Wednesday, January 1, 2020


The Omniscient Voice
by Tangren Alexander

I am not only omniscient. I am omnipotent. 
I am benevolent, too. No matter what I do
to the characters. Killing off Beth, for instance,
from scarlet fever. Beth, who, like Peter Pan, wanted
to never grow up, never did.
To the end she was faithful to dolls. 
And Jo loved her, and poured out her heart in a poem
to the sister passing from her.
. . .Jo lived, to tell the story. Of life among women. 
Of love.


And thousands, maybe millions, of girls
(Sure I know exactly, but why should I tell you?) 
girls who wanted not to grow up, have wept
over Beth's death until they couldn't see the pages,

and made Jo's choice, have lived to be old women,
sometimes even authoresses. 
...It is sweet to be an old woman.
It is sad to die young. 
But anyone can see that Little Women
could never be the book it is if Beth had not died, that Jo,
crying, and poking the fire, and fighting herself for acceptance Beth is dying, and writing her poem

 – is some of the best stuff,

right up there with Jo in the attic, mad with invention,
munching apples, smudging ink.

So, Beth dies. And so does everyone else, sometime.
For roughly similar reasons.
Except Me, of course.
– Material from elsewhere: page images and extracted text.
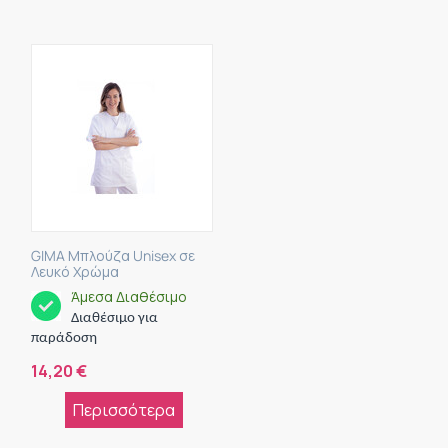
GIMA Μπλούζα Unisex σε
Λευκό Χρώμα
Άμεσα Διαθέσιμο
Διαθέσιμο για
παράδοση
14,20
€
Περισσότερα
The All-Knower. 
The One who knows Everything, Always. 
And for whom every moment is Now.


( Written at a Flight of the Mind Women Writers' Workshop led by Ursula LeGuin)

2 comments:

  1. Wonderful! love your poetry voice. helen

    ReplyDelete
  2. Thanks, Tangren! Such a good omniscient narrator you've created! Matter of fact, unsentimental, only softly brutal, above us all but speaking here in our vernacular.